What you have to do » Bring together all lines of the material below that contain the string "đang".

Given records »
--------------------------------

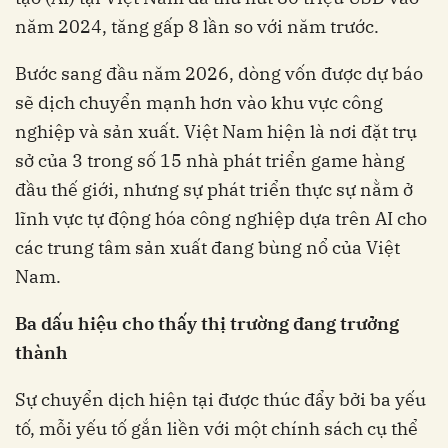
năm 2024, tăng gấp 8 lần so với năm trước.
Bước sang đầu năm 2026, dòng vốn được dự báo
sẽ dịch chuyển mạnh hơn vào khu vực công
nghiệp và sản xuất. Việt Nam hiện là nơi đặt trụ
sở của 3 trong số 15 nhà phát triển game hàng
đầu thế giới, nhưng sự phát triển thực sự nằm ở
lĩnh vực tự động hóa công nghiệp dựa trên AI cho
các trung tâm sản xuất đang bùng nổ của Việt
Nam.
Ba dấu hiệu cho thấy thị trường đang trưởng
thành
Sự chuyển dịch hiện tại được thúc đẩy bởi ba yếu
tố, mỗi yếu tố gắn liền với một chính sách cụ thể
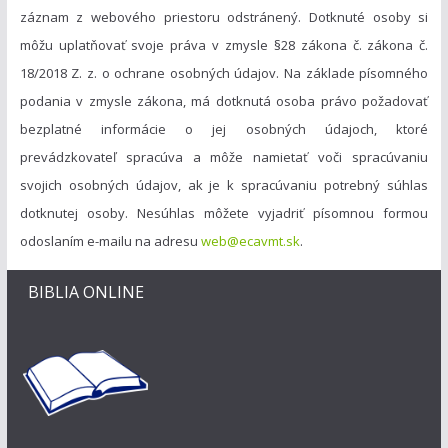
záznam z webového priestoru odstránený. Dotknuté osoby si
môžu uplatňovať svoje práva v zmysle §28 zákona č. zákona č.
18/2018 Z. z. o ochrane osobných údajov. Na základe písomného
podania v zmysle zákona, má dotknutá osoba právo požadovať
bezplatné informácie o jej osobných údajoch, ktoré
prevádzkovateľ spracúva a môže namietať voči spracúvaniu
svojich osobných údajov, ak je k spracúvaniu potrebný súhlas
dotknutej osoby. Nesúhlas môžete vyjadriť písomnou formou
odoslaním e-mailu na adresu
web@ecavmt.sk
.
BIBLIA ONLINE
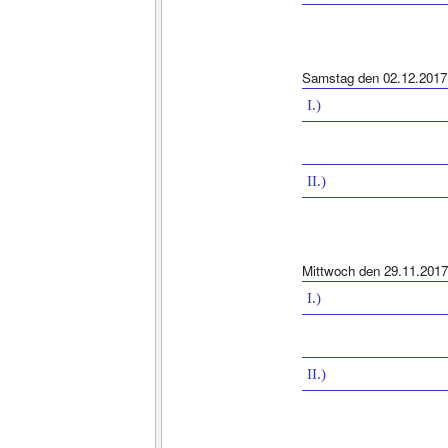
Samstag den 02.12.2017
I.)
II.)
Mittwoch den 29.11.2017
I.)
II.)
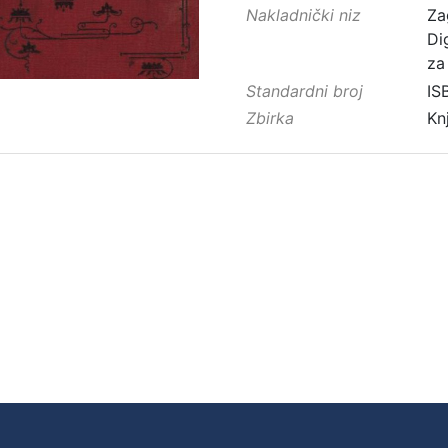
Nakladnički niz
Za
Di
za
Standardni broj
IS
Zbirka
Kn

--------------------------------

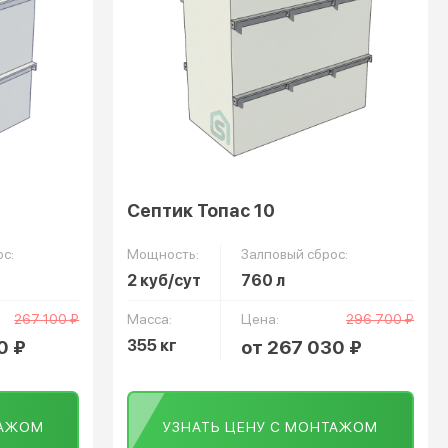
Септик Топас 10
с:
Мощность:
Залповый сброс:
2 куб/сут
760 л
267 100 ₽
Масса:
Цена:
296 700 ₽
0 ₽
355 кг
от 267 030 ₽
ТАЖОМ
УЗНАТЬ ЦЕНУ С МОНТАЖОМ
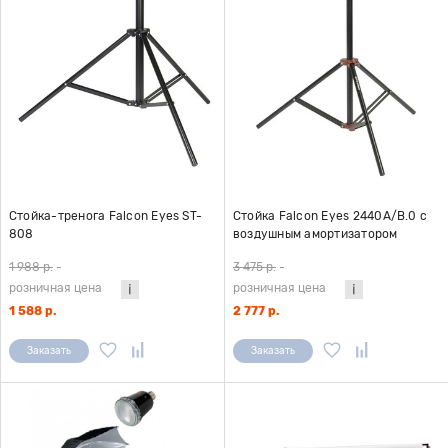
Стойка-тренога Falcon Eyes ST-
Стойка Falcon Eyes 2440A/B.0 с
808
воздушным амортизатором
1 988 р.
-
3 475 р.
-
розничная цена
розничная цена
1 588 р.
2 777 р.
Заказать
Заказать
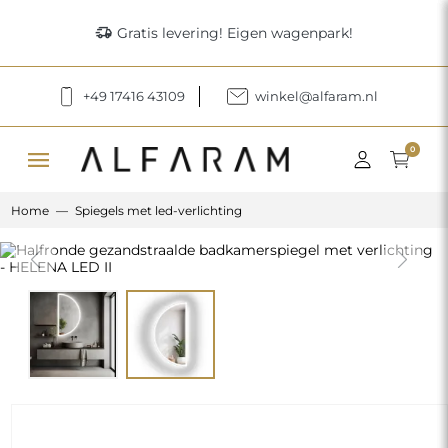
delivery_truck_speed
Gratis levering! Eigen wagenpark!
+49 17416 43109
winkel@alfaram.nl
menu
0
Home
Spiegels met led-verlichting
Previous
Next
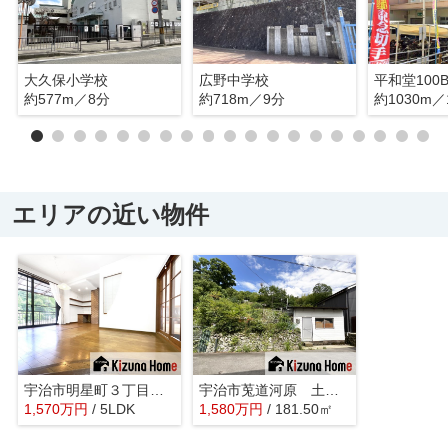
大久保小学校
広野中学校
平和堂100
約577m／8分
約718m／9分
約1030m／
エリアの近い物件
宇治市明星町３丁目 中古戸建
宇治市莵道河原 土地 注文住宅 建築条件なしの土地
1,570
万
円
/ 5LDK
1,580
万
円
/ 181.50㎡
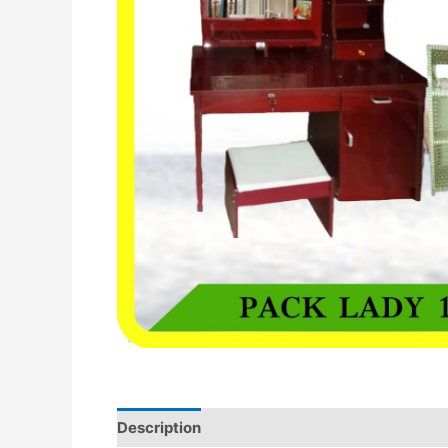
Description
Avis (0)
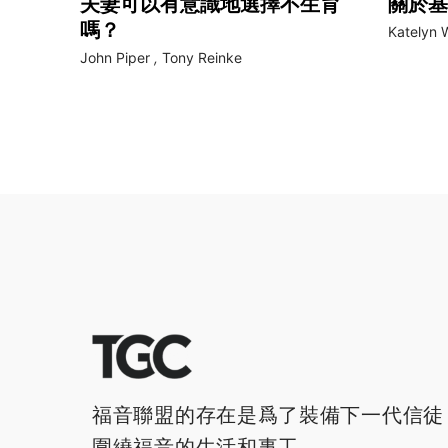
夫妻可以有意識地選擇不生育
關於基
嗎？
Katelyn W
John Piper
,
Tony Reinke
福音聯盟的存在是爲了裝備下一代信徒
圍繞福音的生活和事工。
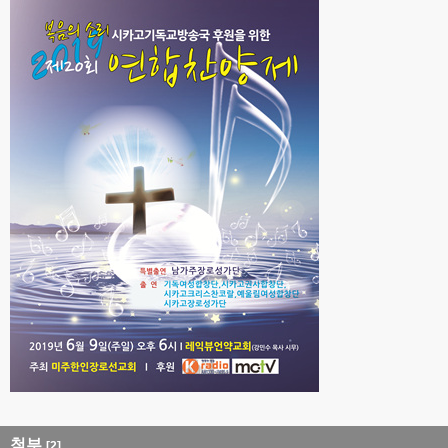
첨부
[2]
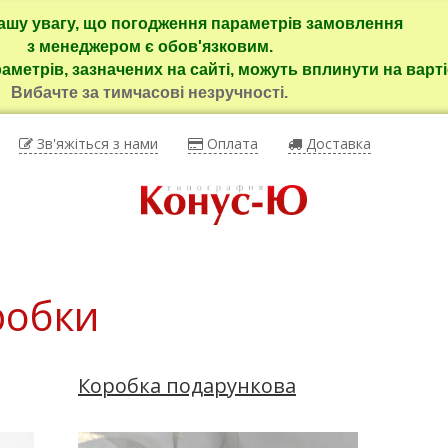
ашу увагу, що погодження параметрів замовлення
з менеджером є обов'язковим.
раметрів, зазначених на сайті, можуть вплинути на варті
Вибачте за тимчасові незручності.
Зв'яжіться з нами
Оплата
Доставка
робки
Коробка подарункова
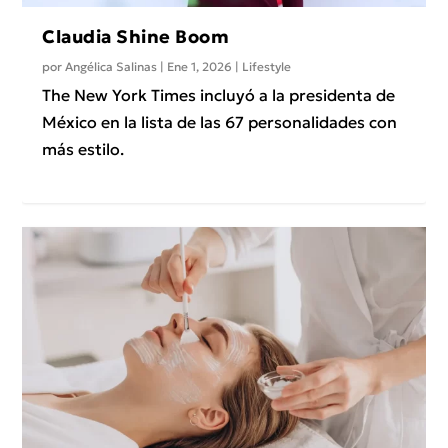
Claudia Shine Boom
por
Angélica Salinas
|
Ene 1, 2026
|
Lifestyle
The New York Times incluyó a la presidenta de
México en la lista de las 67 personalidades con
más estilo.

--------------------------------

Solution to the exercise »
các trung tâm sản xuất đang bùng nổ của Việt
Ba dấu hiệu cho thấy thị trường đang trưởng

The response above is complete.